Aspirin administered early after coronary artery bypass grafting surgery (CABG) improves graft patency and patients survival. However, the antiplatelet effect of aspirin seems to be variable and aspirin resistance is currently still being discussed.
The aim of the study was to assess aspirin efficacy in the early postoperative period. Forty patients undergoing elective CABG surgery (20 in on-pump and 20 in off-pump) were enrolled in the study.
Functional and biochemical responses to aspirin were evaluated by arachidonic acid (ARA)-induced platelet aggregation and urine 11-dehydro Thromboxane B2 metabolite excretion. Samples were collected before surgery (baseline; GREATER-THAN OR EQUAL TO7 days after aspirin withdrawal) and on days 1, 2 and 5 after surgery.
Median baseline ARA aggregability was 55%. On day 1, platelet aggregability decreased (12%, P < 0.001).

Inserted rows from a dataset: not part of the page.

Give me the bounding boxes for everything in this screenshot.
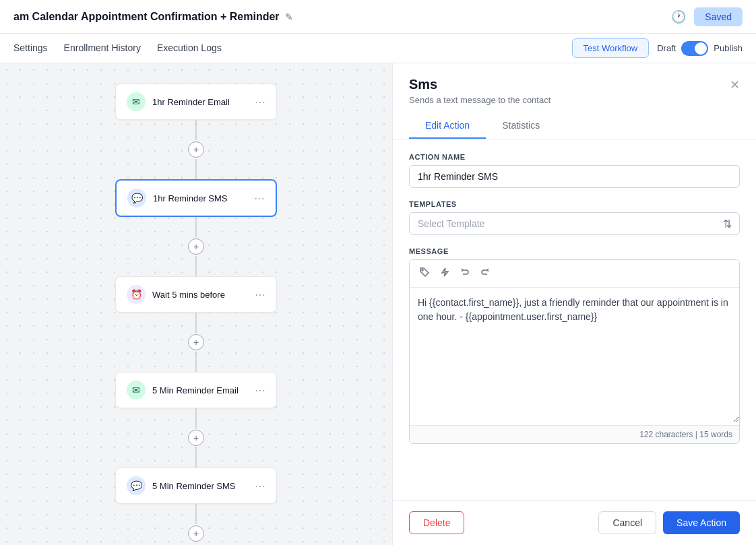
node-label-1hr-sms: 1hr Reminder SMS — [153, 193, 247, 203]
saved-button[interactable]: Saved — [694, 7, 743, 26]
node-wait-5mins[interactable]: ⏰ Wait 5 mins before ⋯ — [115, 276, 277, 313]
node-5min-reminder-email[interactable]: ✉ 5 Min Reminder Email ⋯ — [115, 372, 277, 408]
panel-tabs: Edit Action Statistics — [409, 113, 740, 139]
svg-point-0 — [422, 269, 423, 271]
connector-1: + — [188, 120, 204, 179]
connector-line-3 — [195, 217, 197, 237]
template-select-wrapper: Select Template ⇅ — [409, 212, 740, 235]
connector-line-8 — [195, 447, 197, 468]
add-node-btn-3[interactable]: + — [188, 334, 204, 350]
node-label-wait: Wait 5 mins before — [152, 290, 248, 300]
nav-item-enrollment-history[interactable]: Enrollment History — [64, 34, 141, 63]
connector-2: + — [188, 217, 204, 276]
redo-btn[interactable] — [477, 265, 493, 282]
side-panel: Sms ✕ Sends a text message to the contac… — [392, 63, 756, 545]
node-icon-sms: 💬 — [127, 189, 146, 207]
node-icon-5min-email: ✉ — [127, 381, 146, 399]
connector-line-7 — [195, 408, 197, 428]
message-textarea[interactable]: Hi {{contact.first_name}}, just a friend… — [410, 288, 739, 422]
node-icon-wait: ⏰ — [127, 285, 146, 304]
nav-right: Test Workflow Draft Publish — [572, 38, 743, 58]
delete-button[interactable]: Delete — [409, 511, 464, 534]
connector-line-6 — [195, 352, 197, 372]
connector-3: + — [188, 313, 204, 372]
message-label: MESSAGE — [409, 247, 740, 255]
node-icon-5min-sms: 💬 — [127, 476, 146, 495]
tab-statistics[interactable]: Statistics — [486, 113, 556, 139]
undo-btn[interactable] — [457, 265, 473, 282]
node-5min-reminder-sms[interactable]: 💬 5 Min Reminder SMS ⋯ — [115, 468, 277, 504]
node-menu-wait[interactable]: ⋯ — [255, 288, 265, 301]
connector-5: + — [188, 504, 204, 543]
message-group: MESSAGE — [409, 247, 740, 444]
header: am Calendar Appointment Confirmation + R… — [0, 0, 756, 34]
editor-toolbar — [410, 260, 739, 288]
header-right: 🕐 Saved — [671, 7, 743, 26]
char-count: 122 characters | 15 words — [410, 425, 739, 443]
tag-btn[interactable] — [416, 265, 433, 282]
panel-footer: Delete Cancel Save Action — [393, 500, 756, 545]
header-left: am Calendar Appointment Confirmation + R… — [13, 11, 293, 23]
add-node-btn-2[interactable]: + — [188, 238, 204, 255]
node-label-1hr-email: 1hr Reminder Email — [152, 97, 248, 107]
page-title: am Calendar Appointment Confirmation + R… — [13, 11, 280, 23]
action-name-input[interactable] — [409, 165, 740, 188]
connector-line-4 — [195, 256, 197, 276]
draft-publish-toggle: Draft Publish — [657, 41, 743, 56]
footer-right: Cancel Save Action — [598, 511, 740, 534]
panel-subtitle: Sends a text message to the contact — [409, 95, 740, 105]
workflow-nodes: ✉ 1hr Reminder Email ⋯ + 💬 1hr Reminder … — [88, 63, 304, 545]
panel-close-button[interactable]: ✕ — [730, 77, 740, 92]
save-action-button[interactable]: Save Action — [663, 511, 740, 534]
node-label-5min-email: 5 Min Reminder Email — [152, 385, 248, 395]
cancel-button[interactable]: Cancel — [598, 511, 656, 534]
edit-title-icon[interactable]: ✎ — [285, 11, 293, 22]
node-label-5min-sms: 5 Min Reminder SMS — [152, 481, 248, 491]
panel-body: ACTION NAME TEMPLATES Select Template ⇅ … — [393, 139, 756, 500]
node-1hr-reminder-sms[interactable]: 💬 1hr Reminder SMS ⋯ — [115, 179, 277, 217]
templates-label: TEMPLATES — [409, 200, 740, 208]
panel-title-row: Sms ✕ — [409, 77, 740, 92]
node-menu-1hr-email[interactable]: ⋯ — [255, 96, 265, 108]
nav-left: Settings Enrollment History Execution Lo… — [13, 34, 222, 63]
toggle-knob — [695, 42, 707, 55]
nav-item-execution-logs[interactable]: Execution Logs — [157, 34, 222, 63]
templates-group: TEMPLATES Select Template ⇅ — [409, 200, 740, 235]
message-editor: Hi {{contact.first_name}}, just a friend… — [409, 259, 740, 444]
node-icon-email: ✉ — [127, 92, 146, 111]
tab-edit-action[interactable]: Edit Action — [409, 113, 486, 139]
main-content: ✉ 1hr Reminder Email ⋯ + 💬 1hr Reminder … — [0, 63, 756, 545]
draft-label: Draft — [657, 43, 676, 53]
connector-line-1 — [195, 120, 197, 140]
bolt-btn[interactable] — [437, 265, 453, 282]
node-menu-5min-email[interactable]: ⋯ — [255, 384, 265, 397]
add-node-btn-4[interactable]: + — [188, 430, 204, 446]
history-icon[interactable]: 🕐 — [671, 9, 686, 24]
panel-title: Sms — [409, 77, 437, 92]
add-node-btn-1[interactable]: + — [188, 141, 204, 158]
action-name-label: ACTION NAME — [409, 153, 740, 161]
nav-item-settings[interactable]: Settings — [13, 34, 48, 63]
template-select[interactable]: Select Template — [409, 212, 740, 235]
publish-label: Publish — [714, 43, 743, 53]
workflow-canvas: ✉ 1hr Reminder Email ⋯ + 💬 1hr Reminder … — [0, 63, 392, 545]
node-menu-5min-sms[interactable]: ⋯ — [255, 480, 265, 492]
connector-line-5 — [195, 313, 197, 333]
node-menu-1hr-sms[interactable]: ⋯ — [254, 192, 265, 205]
node-1hr-reminder-email[interactable]: ✉ 1hr Reminder Email ⋯ — [115, 84, 277, 120]
action-name-group: ACTION NAME — [409, 153, 740, 188]
test-workflow-button[interactable]: Test Workflow — [572, 38, 650, 58]
connector-line-9 — [195, 504, 197, 524]
nav-bar: Settings Enrollment History Execution Lo… — [0, 34, 756, 63]
publish-toggle[interactable] — [681, 41, 708, 56]
add-node-btn-5[interactable]: + — [188, 525, 204, 542]
connector-4: + — [188, 408, 204, 468]
panel-header: Sms ✕ Sends a text message to the contac… — [393, 63, 756, 139]
connector-line-2 — [195, 159, 197, 179]
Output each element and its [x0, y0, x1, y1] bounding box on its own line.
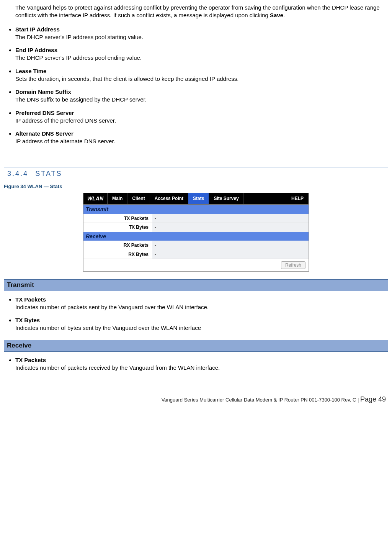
stat-value: -	[152, 223, 309, 231]
definition-term: TX Packets	[15, 296, 388, 303]
footer-text: Vanguard Series Multicarrier Cellular Da…	[162, 397, 356, 403]
tab-stats[interactable]: Stats	[188, 193, 209, 204]
footer-sep: |	[356, 397, 360, 403]
tab-access-point[interactable]: Access Point	[150, 193, 188, 204]
stat-row-tx-packets: TX Packets -	[83, 214, 309, 223]
definition-item: TX PacketsIndicates number of packets se…	[15, 296, 388, 311]
definition-desc: Sets the duration, in seconds, that the …	[15, 75, 238, 82]
definition-item: Domain Name SuffixThe DNS suffix to be a…	[15, 88, 388, 104]
definition-item: TX BytesIndicates number of bytes sent b…	[15, 316, 388, 332]
tab-main[interactable]: Main	[108, 193, 127, 204]
definition-term: TX Bytes	[15, 316, 388, 324]
definition-term: Start IP Address	[15, 26, 388, 33]
figure-caption: Figure 34 WLAN — Stats	[4, 183, 388, 190]
definition-desc: Indicates number of packets sent by the …	[15, 304, 209, 310]
stat-label: RX Bytes	[83, 250, 152, 259]
definition-term: Domain Name Suffix	[15, 88, 388, 96]
stat-value: -	[152, 214, 309, 223]
help-button[interactable]: HELP	[287, 193, 309, 204]
wlan-brand-label: WLAN	[83, 193, 108, 204]
section-number: 3.4.4	[7, 170, 28, 177]
definition-desc: Indicates number of packets received by …	[15, 364, 220, 371]
definition-term: Preferred DNS Server	[15, 109, 388, 117]
definition-item: TX PacketsIndicates number of packets re…	[15, 356, 388, 372]
intro-part1: The Vanguard helps to protect against ad…	[15, 4, 380, 18]
definition-term: End IP Address	[15, 46, 388, 54]
group-header-transmit: Transmit	[83, 205, 309, 214]
definition-item: Start IP AddressThe DHCP server's IP add…	[15, 26, 388, 41]
intro-bold: Save	[270, 12, 283, 18]
tab-spacer	[244, 193, 287, 204]
definition-term: Lease Time	[15, 67, 388, 75]
doc-subheading-transmit: Transmit	[4, 279, 388, 291]
definition-desc: The DHCP server's IP address pool ending…	[15, 54, 142, 61]
definition-desc: IP address of the alternate DNS server.	[15, 138, 115, 144]
section-heading: 3.4.4 STATS	[4, 167, 388, 179]
definition-desc: The DHCP server's IP address pool starti…	[15, 34, 143, 40]
definition-item: Preferred DNS ServerIP address of the pr…	[15, 109, 388, 125]
stat-label: TX Packets	[83, 214, 152, 223]
stat-row-tx-bytes: TX Bytes -	[83, 223, 309, 231]
stat-value: -	[152, 241, 309, 249]
doc-subheading-receive: Receive	[4, 340, 388, 352]
group-header-receive: Receive	[83, 232, 309, 241]
intro-part2: .	[283, 12, 285, 18]
button-row: Refresh	[83, 259, 309, 271]
refresh-button[interactable]: Refresh	[281, 261, 305, 269]
footer-page: Page 49	[360, 395, 386, 403]
tab-bar: WLAN Main Client Access Point Stats Site…	[83, 193, 309, 205]
definition-desc: Indicates number of bytes sent by the Va…	[15, 325, 201, 331]
stat-label: RX Packets	[83, 241, 152, 249]
definition-desc: IP address of the preferred DNS server.	[15, 117, 116, 124]
stat-value: -	[152, 250, 309, 259]
definition-item: End IP AddressThe DHCP server's IP addre…	[15, 46, 388, 62]
definition-list-transmit: TX PacketsIndicates number of packets se…	[4, 296, 388, 332]
definition-term: Alternate DNS Server	[15, 130, 388, 138]
page-footer: Vanguard Series Multicarrier Cellular Da…	[4, 395, 388, 404]
stat-label: TX Bytes	[83, 223, 152, 231]
section-title: STATS	[35, 170, 62, 177]
tab-client[interactable]: Client	[127, 193, 150, 204]
stat-row-rx-bytes: RX Bytes -	[83, 250, 309, 259]
definition-item: Lease TimeSets the duration, in seconds,…	[15, 67, 388, 83]
tab-site-survey[interactable]: Site Survey	[209, 193, 243, 204]
intro-paragraph: The Vanguard helps to protect against ad…	[15, 4, 388, 20]
stat-row-rx-packets: RX Packets -	[83, 241, 309, 249]
definition-item: Alternate DNS ServerIP address of the al…	[15, 130, 388, 146]
definition-list-receive: TX PacketsIndicates number of packets re…	[4, 356, 388, 372]
wlan-stats-panel: WLAN Main Client Access Point Stats Site…	[83, 193, 309, 271]
definition-list-top: Start IP AddressThe DHCP server's IP add…	[4, 26, 388, 146]
definition-desc: The DNS suffix to be assigned by the DHC…	[15, 96, 147, 103]
definition-term: TX Packets	[15, 356, 388, 364]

On day 2, despite the aspirin administration, platelet aggregability exceeded the values from day 1 (38%, P < 0.001). Only on day 5, sufficient inhibition of platelet aggregation was achieved (8%, P < 0.001).
Median preoperative urine concentration of 11-dehydroTxB2 was 106 ng/mmol of creatinine. On day 1, the concentration decreased only slightly and insignificantly (97 ng/ml, P = NS), similarly as on day 2 (86 ng/ml, P = NS).
Only on day 5, significant decrease in concentration of thromboxane metabolite was achieved compared to preoperative values (46 ng/ml, P = 0.001). Aspirin did not sufficiently inhibit platelet aggregation and thromboxane formation in the early postoperative period.
Thus, antiplatelet treatment strategy should be intensified or modified in patients early after bypass surgery.